Wednesday, 30 March 2011

Typical Mesothelioma, Diagnostic of Mesothelioma

Detecting characteristic ultrastructural features by electron microscopy may help the diagnosis of malignant mesothelioma.
Typical mesothelioma show tall and thin microvilli on the cell surface. It has been suggested that only microvilli whose length exceeds the width by a margin of 15:1 are diagnostic of mesothelioma.[35] Because the microvilli are often poorly developed in the sarcomatoid variety, electron microscopy is generally not useful in their diagnosis.

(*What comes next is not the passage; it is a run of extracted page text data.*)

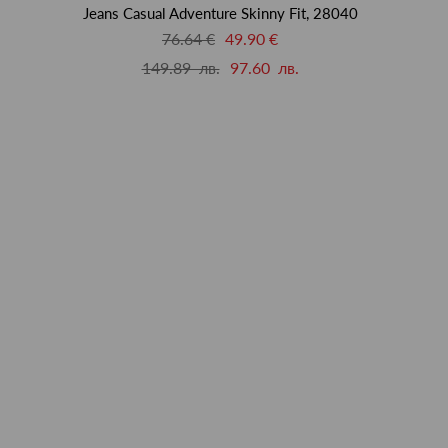
Jeans Casual Adventure Skinny Fit, 28040
76.64 €
49.90 €
149.89 лв.
97.60 лв.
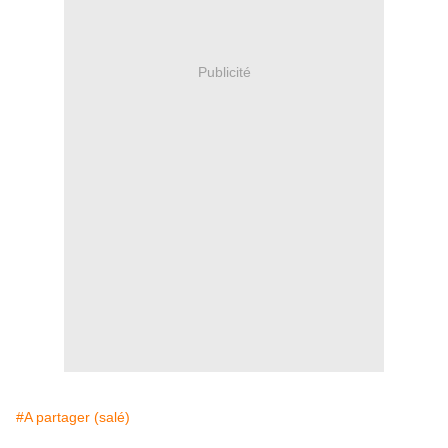
Publicité
#A partager (salé)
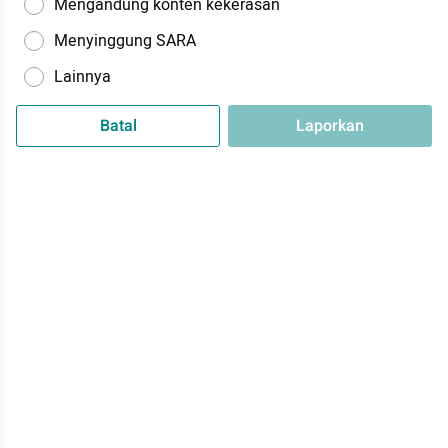
Mengandung konten kekerasan
Menyinggung SARA
Lainnya
Batal
Laporkan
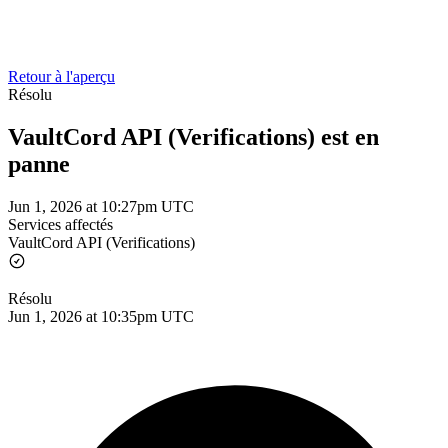
Retour à l'aperçu
Résolu
VaultCord API (Verifications) est en
panne
Jun 1, 2026 at 10:27pm UTC
Services affectés
VaultCord API (Verifications)
Résolu
Jun 1, 2026 at 10:35pm UTC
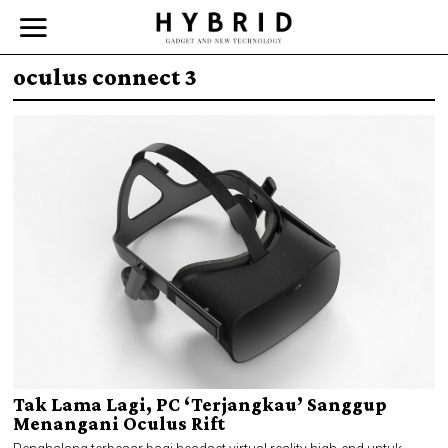
oculus connect 3
Tak Lama Lagi, PC ‘Terjangkau’ Sanggup
Menangani Oculus Rift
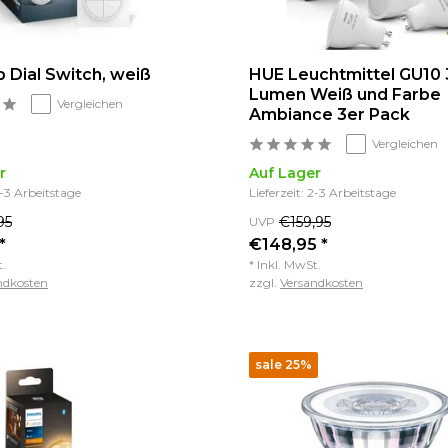
 Dial Switch, weiß
HUE Leuchtmittel GU10
Lumen Weiß und Farbe
Vergleichen
Ambiance 3er Pack
Vergleichen
r
Auf Lager
2-3 Arbeitstage
Lieferzeit: 2-3 Arbeitstage
95
€159,95
UVP
*
€148,95 *
t.
* Inkl. MwSt.
ndkosten
zzgl.
Versandkosten
sale 25%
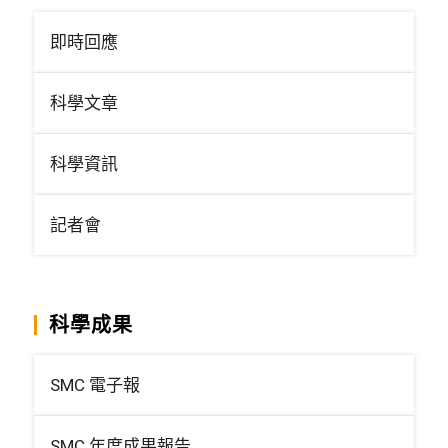
即時回應
科學文章
科學資訊
記者會
科學成果
SMC 電子報
SMC 年度成果報告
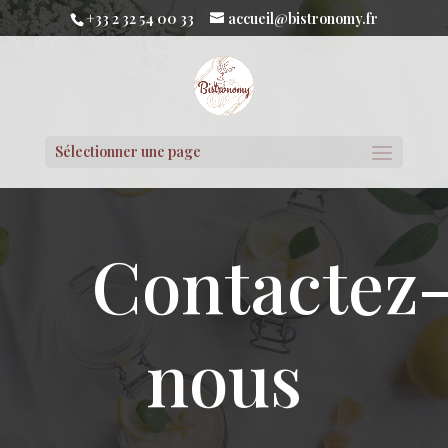
+33 2 32 54 00 33
accueil@bistronomy.fr
Sélectionner une page
Contactez
nous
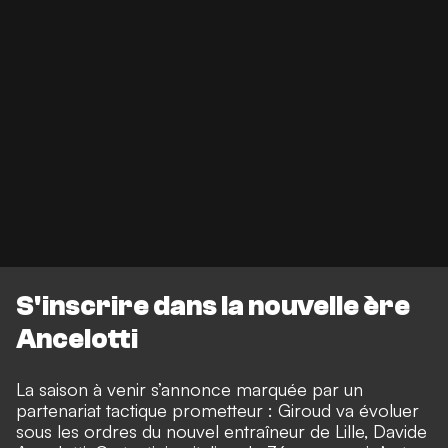
S'inscrire dans la nouvelle ère
Ancelotti
La saison à venir s’annonce marquée par un
partenariat tactique prometteur : Giroud va évoluer
sous les ordres du nouvel entraîneur de Lille, Davide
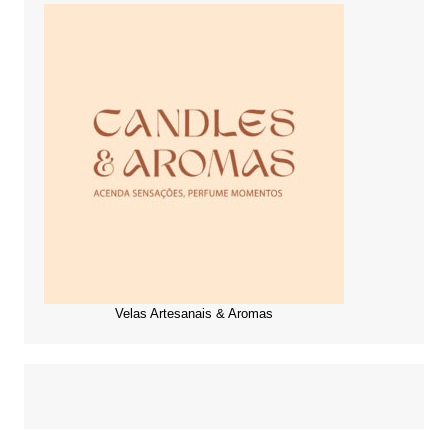
Velas Artesanais & Aromas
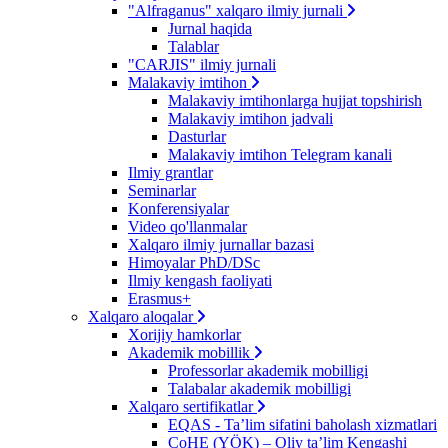
"Alfraganus" xalqaro ilmiy jurnali
Jurnal haqida
Talablar
"CARJIS" ilmiy jurnali
Malakaviy imtihon
Malakaviy imtihonlarga hujjat topshirish
Malakaviy imtihon jadvali
Dasturlar
Malakaviy imtihon Telegram kanali
Ilmiy grantlar
Seminarlar
Konferensiyalar
Video qo'llanmalar
Xalqaro ilmiy jurnallar bazasi
Himoyalar PhD/DSc
Ilmiy kengash faoliyati
Erasmus+
Xalqaro aloqalar
Xorijiy hamkorlar
Akademik mobillik
Professorlar akademik mobilligi
Talabalar akademik mobilligi
Xalqaro sertifikatlar
EQAS - Ta’lim sifatini baholash xizmatlari
CoHE (YÖK) – Oliy ta’lim Kengashi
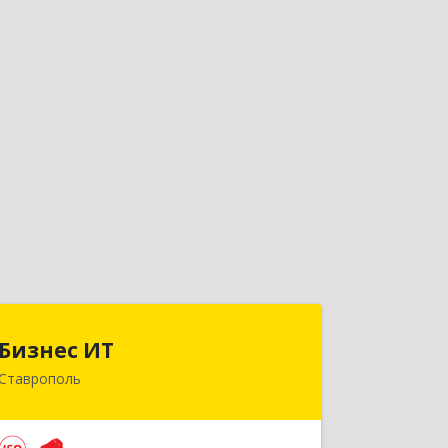
Бизнес ИТ
Бизнес ИТ
Ставрополь
355035, Ставропольский край,
Ставрополь г, 1 Промышленная ул,
дом № 3, корпус А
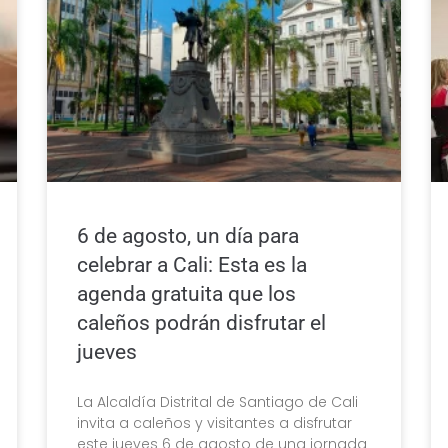
6 de agosto, un día para
celebrar a Cali: Esta es la
agenda gratuita que los
caleños podrán disfrutar el
jueves
La Alcaldía Distrital de Santiago de Cali
invita a caleños y visitantes a disfrutar
este jueves 6 de agosto de una jornada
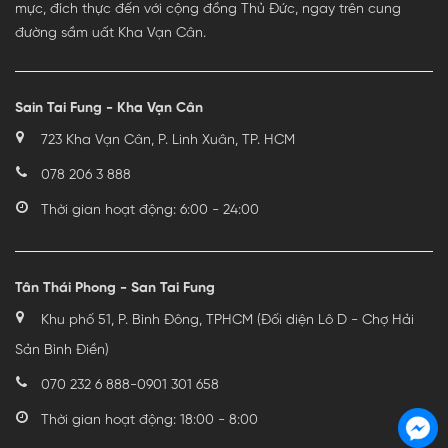
mực, đích thực đến với cộng đồng Thủ Đức, ngay trên cung
đường sầm uất Kha Vạn Cân.
Sain Tai Fung - Kha Vạn Cân
723 Kha Vạn Cân, P. Linh Xuân, TP. HCM
078 206 3 888
Thời gian hoạt động: 6:00 - 24:00
Tân Thái Phong - San Tai Fung
Khu phố 51, P. Bình Đông, TPHCM (Đối diện Lô D - Chợ Hải
Sản Bình Điền)
070 232 6 888
-
0901 301 658
Thời gian hoạt động: 18:00 - 8:00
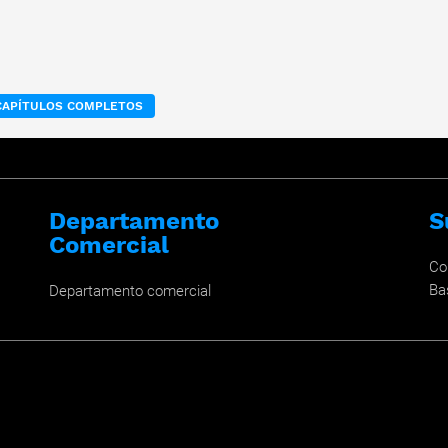
CAPÍTULOS COMPLETOS
Departamento
S
Comercial
Co
Ba
Departamento comercial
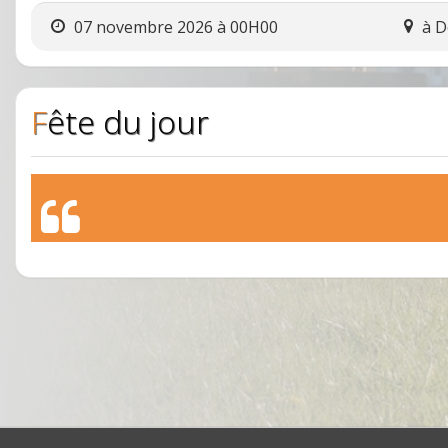
07 novembre 2026 à 00H00
à
D
Fête du jour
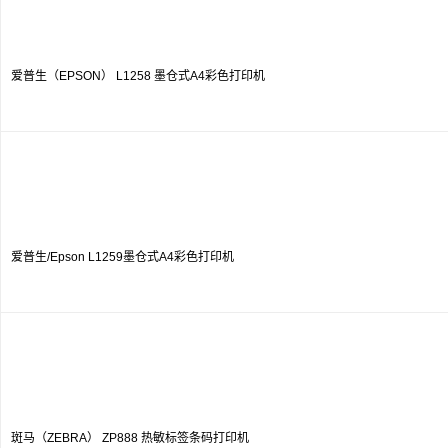
爱普生（EPSON） L1258 墨仓式A4彩色打印机
爱普生/Epson L1259墨仓式A4彩色打印机
斑马（ZEBRA） ZP888 热敏标签条码打印机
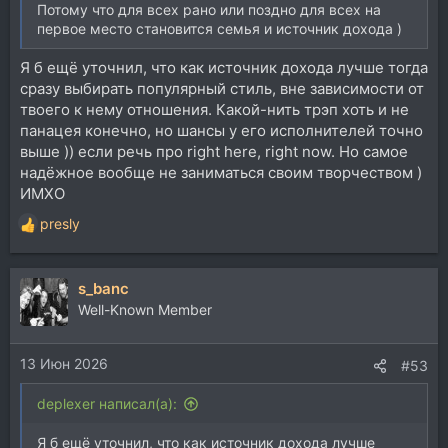
Потому что для всех рано или поздно для всех на
первое место становится семья и источник дохода )
Я б ещё уточнил, что как источник дохода лучше тогда
сразу выбирать популярный стиль, вне зависимости от
твоего к нему отношения. Какой-нить трэп хоть и не
панацея конечно, но шансы у его исполнителей точно
выше )) если речь про right here, right now. Но самое
надёжное вообще не заниматься своим творчеством )
ИМХО
presly
Р
е
а
s_banc
к
ц
Well-Known Member
и
и
13 Июн 2026
:
#53
deplexer написал(а):
Я б ещё уточнил, что как источник дохода лучше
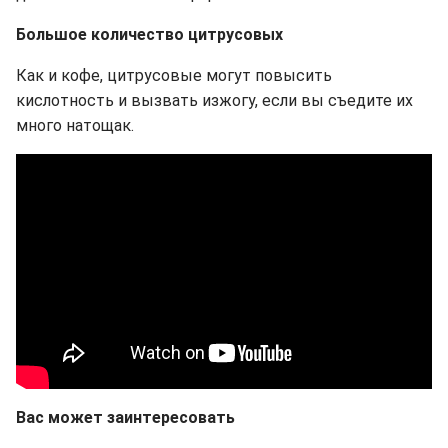
Большое количество цитрусовых
Как и кофе, цитрусовые могут повысить
кислотность и вызвать изжогу, если вы съедите их
много натощак.
Вас может заинтересовать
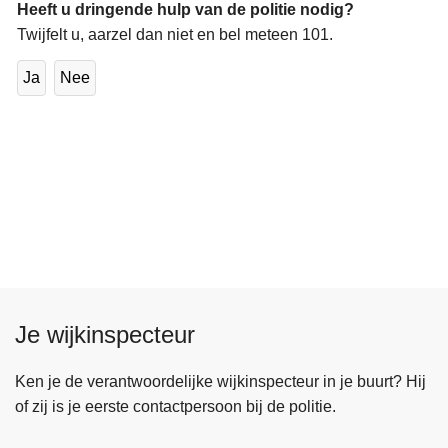
Heeft u dringende hulp van de politie nodig?
Twijfelt u, aarzel dan niet en bel meteen 101.
Ja
Nee
Je wijkinspecteur
Ken je de verantwoordelijke wijkinspecteur in je buurt? Hij
of zij is je eerste contactpersoon bij de politie.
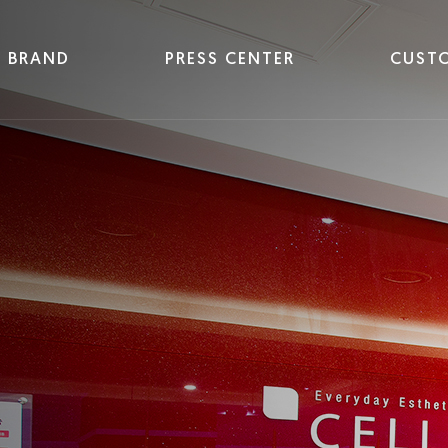
BRAND
PRESS CENTER
CUST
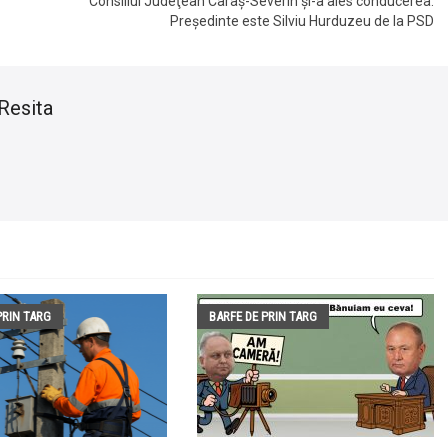
Consiliul Judeţean Caraş-Severin şi-a ales conducerea.
Preşedinte este Silviu Hurduzeu de la PSD
Resita
PRIN TARG
BARFE DE PRIN TARG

Peritoneal mesothelioma usually remains confined to the peritoneal cavity for most of its natural history. Typical growth pattern of peritoneal mesothelioma is locally expansive masses.
 Hematogenous or lymphatic metastasis is unusual. However, parasternal,[37] retroperitoneal,[38] mediastinal,[39,40] axillary, supraclavicular,[41] and cervical[40] lymph nodes; lung,[42] bone,[41,43] liver,[40] and umbilical ('Sister Mary Joseph's nodule')[44] metastases have all been reported.

   
Treatment
For patients with confirmed MPM, radical resection is associated with better prognoses and should be pursued when possible. Other treatments for peritoneal mesothelioma include intensive loco-regional therapeutic strategies: cytoreductive surgery, hyperthermic intraoperative or early postoperative intraperitoneal chemotherapy, and immunotherapy.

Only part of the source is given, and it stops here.